Celebrity Preacher – Ryrie, Scofield, MacArthur, Jeremiah
I would recommend against all of these for various theological reasons, but I’d also recommend against any single author study Bible. The biggest benefit of study Bibles is that you get commentary notes and articles from many people (usually over 50), many of whom have expertise in various subject throughout the Bible. You will miss something as one person cannot be an expert in the Ancient Near East, Hebrew Poetry, Greek Culture, etc. Now, most of these preachers are going to consult commentaries they way they do to prep for sermons, but it isn’t quite the same. It is for this reason that you are also going to get the most narrow theological stance and least amount of Biblical understanding.

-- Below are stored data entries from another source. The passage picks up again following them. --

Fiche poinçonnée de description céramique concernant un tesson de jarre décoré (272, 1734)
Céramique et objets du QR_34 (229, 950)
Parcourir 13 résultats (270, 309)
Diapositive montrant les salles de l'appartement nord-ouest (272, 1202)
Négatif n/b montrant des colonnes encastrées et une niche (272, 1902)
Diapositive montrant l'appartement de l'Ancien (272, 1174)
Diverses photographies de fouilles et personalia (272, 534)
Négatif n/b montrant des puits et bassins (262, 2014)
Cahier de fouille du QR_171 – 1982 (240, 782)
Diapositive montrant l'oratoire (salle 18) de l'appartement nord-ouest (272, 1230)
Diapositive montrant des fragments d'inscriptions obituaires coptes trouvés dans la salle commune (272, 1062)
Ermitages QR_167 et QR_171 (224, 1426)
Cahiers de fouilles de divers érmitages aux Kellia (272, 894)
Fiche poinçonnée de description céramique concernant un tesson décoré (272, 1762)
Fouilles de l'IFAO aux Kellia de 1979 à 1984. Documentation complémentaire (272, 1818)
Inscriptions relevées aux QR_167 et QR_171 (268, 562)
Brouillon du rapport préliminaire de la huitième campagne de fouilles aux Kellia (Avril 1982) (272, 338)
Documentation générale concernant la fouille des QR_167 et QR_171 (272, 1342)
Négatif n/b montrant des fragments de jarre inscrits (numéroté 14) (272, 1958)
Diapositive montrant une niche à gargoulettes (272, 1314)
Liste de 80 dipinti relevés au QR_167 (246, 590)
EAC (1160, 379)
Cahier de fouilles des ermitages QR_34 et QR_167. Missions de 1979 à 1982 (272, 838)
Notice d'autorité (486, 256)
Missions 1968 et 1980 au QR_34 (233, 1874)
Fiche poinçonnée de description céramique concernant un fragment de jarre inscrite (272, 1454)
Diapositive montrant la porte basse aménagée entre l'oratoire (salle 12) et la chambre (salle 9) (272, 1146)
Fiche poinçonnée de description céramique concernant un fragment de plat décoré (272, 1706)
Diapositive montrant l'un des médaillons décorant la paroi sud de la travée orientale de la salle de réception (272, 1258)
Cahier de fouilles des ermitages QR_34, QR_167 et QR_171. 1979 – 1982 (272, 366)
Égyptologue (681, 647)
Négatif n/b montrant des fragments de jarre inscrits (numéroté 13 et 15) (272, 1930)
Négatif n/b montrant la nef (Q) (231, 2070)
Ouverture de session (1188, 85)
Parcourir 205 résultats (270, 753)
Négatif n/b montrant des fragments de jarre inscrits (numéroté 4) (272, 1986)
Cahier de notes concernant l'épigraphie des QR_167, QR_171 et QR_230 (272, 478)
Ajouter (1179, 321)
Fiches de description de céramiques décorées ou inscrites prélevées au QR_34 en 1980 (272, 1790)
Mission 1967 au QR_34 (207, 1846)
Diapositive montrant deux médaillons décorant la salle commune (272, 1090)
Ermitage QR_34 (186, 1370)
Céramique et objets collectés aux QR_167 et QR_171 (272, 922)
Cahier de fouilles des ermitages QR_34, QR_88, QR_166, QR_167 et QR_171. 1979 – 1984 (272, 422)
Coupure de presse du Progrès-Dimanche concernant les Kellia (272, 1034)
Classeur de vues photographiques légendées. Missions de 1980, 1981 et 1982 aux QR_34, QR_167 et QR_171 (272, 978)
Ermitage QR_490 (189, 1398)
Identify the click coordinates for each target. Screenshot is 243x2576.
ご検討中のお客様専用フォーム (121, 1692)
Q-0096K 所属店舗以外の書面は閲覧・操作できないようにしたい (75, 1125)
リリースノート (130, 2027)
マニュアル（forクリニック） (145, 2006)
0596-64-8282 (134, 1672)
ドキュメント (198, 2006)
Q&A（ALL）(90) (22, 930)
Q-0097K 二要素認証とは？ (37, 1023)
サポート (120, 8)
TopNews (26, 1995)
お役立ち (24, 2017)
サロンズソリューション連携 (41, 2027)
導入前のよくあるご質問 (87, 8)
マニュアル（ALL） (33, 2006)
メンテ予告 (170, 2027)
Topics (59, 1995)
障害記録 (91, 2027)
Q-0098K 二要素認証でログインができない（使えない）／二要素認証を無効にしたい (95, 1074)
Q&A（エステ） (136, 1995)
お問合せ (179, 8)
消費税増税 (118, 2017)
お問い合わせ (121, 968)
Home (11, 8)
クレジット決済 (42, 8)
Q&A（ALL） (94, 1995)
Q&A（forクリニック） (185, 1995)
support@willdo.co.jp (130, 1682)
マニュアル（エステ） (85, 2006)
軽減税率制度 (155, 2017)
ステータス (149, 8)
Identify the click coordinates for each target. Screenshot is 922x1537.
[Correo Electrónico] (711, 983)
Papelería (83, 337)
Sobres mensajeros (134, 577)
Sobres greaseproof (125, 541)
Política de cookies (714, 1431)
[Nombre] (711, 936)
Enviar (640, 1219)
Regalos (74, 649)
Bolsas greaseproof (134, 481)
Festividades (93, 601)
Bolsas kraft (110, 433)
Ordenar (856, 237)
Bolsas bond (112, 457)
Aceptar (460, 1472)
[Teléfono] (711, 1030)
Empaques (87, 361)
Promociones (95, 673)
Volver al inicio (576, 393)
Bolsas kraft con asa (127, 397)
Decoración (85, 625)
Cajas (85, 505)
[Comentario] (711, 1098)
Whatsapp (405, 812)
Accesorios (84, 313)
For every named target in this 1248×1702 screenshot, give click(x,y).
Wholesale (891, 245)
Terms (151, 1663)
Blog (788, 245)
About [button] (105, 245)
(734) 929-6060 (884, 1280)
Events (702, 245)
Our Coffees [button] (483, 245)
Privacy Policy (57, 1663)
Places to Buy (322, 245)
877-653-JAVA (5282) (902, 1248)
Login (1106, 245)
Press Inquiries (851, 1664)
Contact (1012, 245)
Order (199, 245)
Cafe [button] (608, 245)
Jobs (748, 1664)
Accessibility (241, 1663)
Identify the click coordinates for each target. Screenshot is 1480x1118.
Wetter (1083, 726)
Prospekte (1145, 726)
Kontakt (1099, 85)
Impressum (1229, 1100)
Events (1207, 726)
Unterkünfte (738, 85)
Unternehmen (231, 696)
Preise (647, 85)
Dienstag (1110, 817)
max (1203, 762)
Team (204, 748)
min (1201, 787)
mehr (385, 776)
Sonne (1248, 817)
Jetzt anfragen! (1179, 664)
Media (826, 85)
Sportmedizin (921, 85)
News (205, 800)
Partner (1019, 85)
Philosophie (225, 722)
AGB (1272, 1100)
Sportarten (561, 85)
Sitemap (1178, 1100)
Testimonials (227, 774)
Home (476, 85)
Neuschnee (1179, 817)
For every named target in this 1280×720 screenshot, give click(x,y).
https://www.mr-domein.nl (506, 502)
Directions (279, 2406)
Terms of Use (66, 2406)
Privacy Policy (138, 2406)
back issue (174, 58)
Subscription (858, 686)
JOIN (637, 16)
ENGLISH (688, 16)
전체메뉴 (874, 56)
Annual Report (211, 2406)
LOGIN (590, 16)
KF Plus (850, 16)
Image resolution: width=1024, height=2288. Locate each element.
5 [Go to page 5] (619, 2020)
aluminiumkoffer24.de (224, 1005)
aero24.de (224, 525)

I would recommend against getting one of these, unless you already have a few and then agree almost completely with on of their stances.
Not actually study Bibles – Systematic Theology, Creeds and Confessions, ‘patriot’, most Devotional
There are a few options sold under the ‘Study Bible’ heading that aren’t really study Bibles. This is neither good nor bad, they are just marketed incorrectly. When I say the Systematic Theology one, I was expecting similar to the ‘topical’ above – short but solid study notes, and a focus on theology. Instead, it is a regular Bible with about 30 articles about theology. Kind of cool, if you looking for a regular reader and want some articles, but probably not the most economical option. This is the same with the Creeds and Confessions, which is a regular bible with various creeds and Reformed confessions as an index. For some reason, ‘Good Bless the USA’ and fake articles about American history were put into a Bible, this should certainly be avoided, for myriad reasons other than the lack of study notes. Similarly, when devotionals or popular Christian self-help books become best sellers, they often merge their daily devotions or summaries of the books into a Bible. Again, no study notes or intros, so this isn’t really marketed correctly. Finally, the Sportsman Bible (kind of my list, awaiting a better translation) doesn’t even offer articles (related to the Bible, there are, however, ones on treestand safety), but is waterproof and floats, which is cool, but not helpful for study.
I’ll wrap up with a few helpful tips in deciding what you may want to pick: first, make sure it is a good translation and one you like, most studies are licensed to publishers, which are also the licenses holders or partners with the study Bible; second actually pick up the book and look through the pages (or use the view in your browser) and get an idea of the extent of the notes, is it too little that you fear it might not be helpful or too many that may be overwhelming; finally and probably most helpful, most have an about the series section (usually three to five pages), read it and see if that is your focus and what you want out of a study Bible.